(Beginning of Dataset entries)
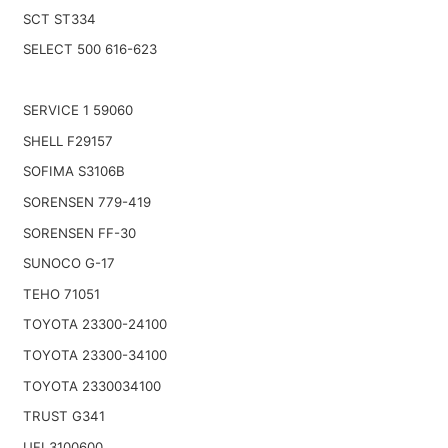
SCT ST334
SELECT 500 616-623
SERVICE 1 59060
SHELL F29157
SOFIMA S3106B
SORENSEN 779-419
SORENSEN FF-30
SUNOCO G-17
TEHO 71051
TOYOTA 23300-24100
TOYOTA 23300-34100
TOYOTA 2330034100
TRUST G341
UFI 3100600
(End of Dataset entries)
(Beginning of Dataset entries)
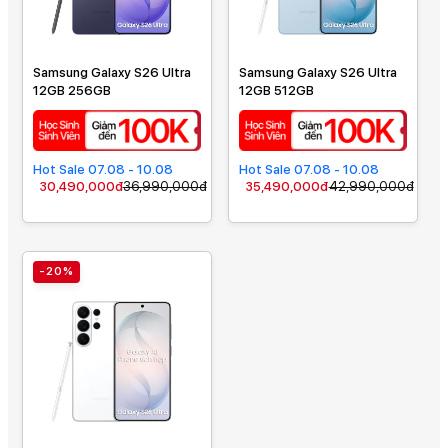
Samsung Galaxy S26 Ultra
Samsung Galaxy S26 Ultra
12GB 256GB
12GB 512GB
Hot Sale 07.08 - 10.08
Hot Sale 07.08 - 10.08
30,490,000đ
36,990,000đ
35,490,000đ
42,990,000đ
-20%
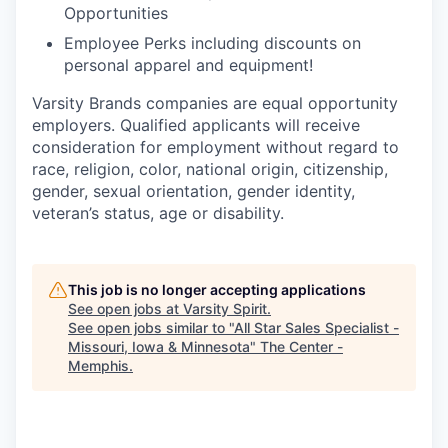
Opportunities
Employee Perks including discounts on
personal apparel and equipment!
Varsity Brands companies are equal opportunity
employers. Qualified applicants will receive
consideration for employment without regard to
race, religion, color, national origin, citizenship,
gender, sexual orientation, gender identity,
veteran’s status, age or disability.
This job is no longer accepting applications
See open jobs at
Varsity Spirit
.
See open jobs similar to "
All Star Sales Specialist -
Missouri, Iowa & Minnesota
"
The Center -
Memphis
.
(End of Dataset entries)
(Beginning of Dataset entries)
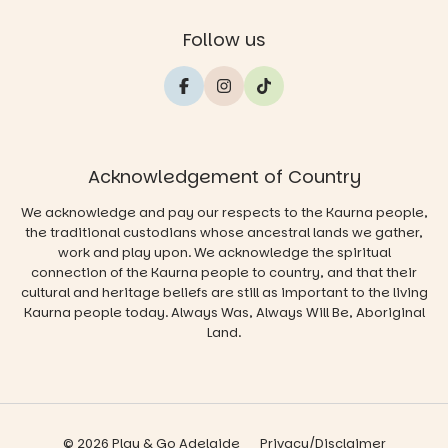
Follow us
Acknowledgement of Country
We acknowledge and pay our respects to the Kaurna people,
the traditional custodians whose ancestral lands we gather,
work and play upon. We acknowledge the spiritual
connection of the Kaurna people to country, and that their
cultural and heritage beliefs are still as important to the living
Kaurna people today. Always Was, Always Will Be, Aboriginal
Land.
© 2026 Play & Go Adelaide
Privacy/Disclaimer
(End of Dataset entries)
**Task requirements:** Wherever the string "people" appears in the entries above, return the line it appears on.

**Answer to this task:**
We acknowledge and pay our respects to the Kaurna people,
connection of the Kaurna people to country, and that their
Kaurna people today. Always Was, Always Will Be, Aboriginal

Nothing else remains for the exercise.